4. The Archbishop is the Focus of Unity for the Anglican Communion. He is convener and host of the Lambeth Conference, President of the Anglican Consultative Council, and Chair of the Primates’ meeting. In these roles he travels extensively throughout the Anglican Communion, visiting provinces and dioceses, and supporting and encouraging the witness of the Church in very diverse contexts. As primus inter pares among the bishops, he has a special concern for those in episcopal ministry.
The Archbishop of Canterbury is, along with the Bishop of Rome and the Ecumenical Patriarch, widely regarded as an international spiritual leader, representing the Christian Church. On overseas visits, a meeting with the Head of State is almost always a part of the programme, as are meetings with other significant political persons.
5. The Archbishop has a national and international ecumenical role; nationally he is one of the Presidents of Churches Together in England, who provide strategic guidance to ecumenical endeavours.
6. The Archbishop takes the lead in relationships with members of other faith communities both in this country and overseas, reflecting the increasing significance of those communities for the context in which the Church’s mission and ministry take place.
Although several of these items are strictly spiritual, it seems likely that a ‘temporal’ element could be found in 1,2 and 4, and perhaps in others, which would take some of the enormous pressures off the next incumbent.
Tomorrow, I was to have put up a post suggesting the above, in a light-hearted, Saturday morning sort of way.
Imagine my surprise when I see a tweet this evening (thank-you, Chris, for the tip-off) from the Telegraph editor, Tony Gallagher.
In last major interview, Rowan tells
@benedictbrogan the job is too big for one man & he didn’t do enough to stop spilt over homosexuality…Anglican church plans historic change for ‘presidential’ figure to take some of Archbishop of Canterbury role, Rowan W tells @Telegraph
Good! I am delighted. So pleased to know that the powers that be are thinking along the same lines as Lay Anglicana!

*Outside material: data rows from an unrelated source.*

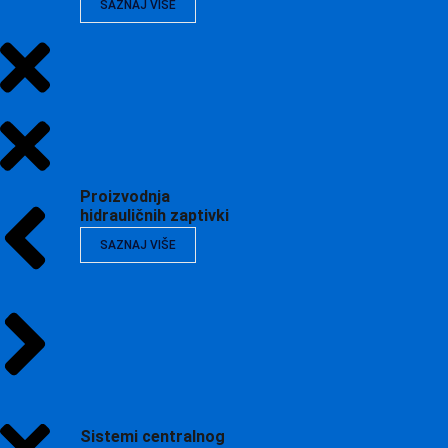
SAZNAJ VIŠE
Proizvodnja
hidrauličnih zaptivki
SAZNAJ VIŠE
Sistemi centralnog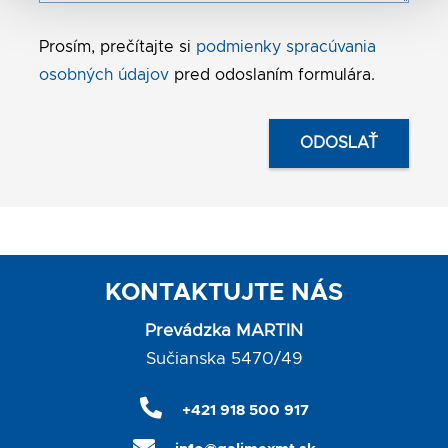
Prosím, prečítajte si
podmienky spracúvania
osobných údajov
pred odoslaním formulára.
KONTAKTUJTE NÁS
Prevádzka MARTIN
Sučianska 5470/49
+421 918 500 917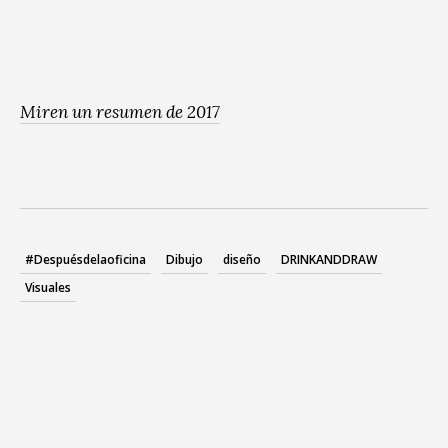
Miren un resumen de 2017
#Despuésdelaoficina
Dibujo
diseño
DRINKANDDRAW
Visuales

Of course we must wait to read the fine print….
The interview with Benedict Brogan is now available online. It has some fascinating insights, which need further examination, but on this question, Archbishop Rowan is reported as follows:
The end of his reign is a good time to consider the future of the office he holds. The workload of priest, bishop, administrator, spiritual leader is enormous — has it become too much for one man? He discloses that the Church is considering spreading the load to a “more presidential figure” alongside the Archbishop of Canterbury. This would be a landmark moment for the Anglican communion. Can he imagine a time when the Archbishop of Canterbury is no longer its head? “It would be a very different communion, because the history is just bound up with that place, that office. So there may be more of a sense of a primacy of honour, and less a sense that the Archbishop is expected to sort everything.”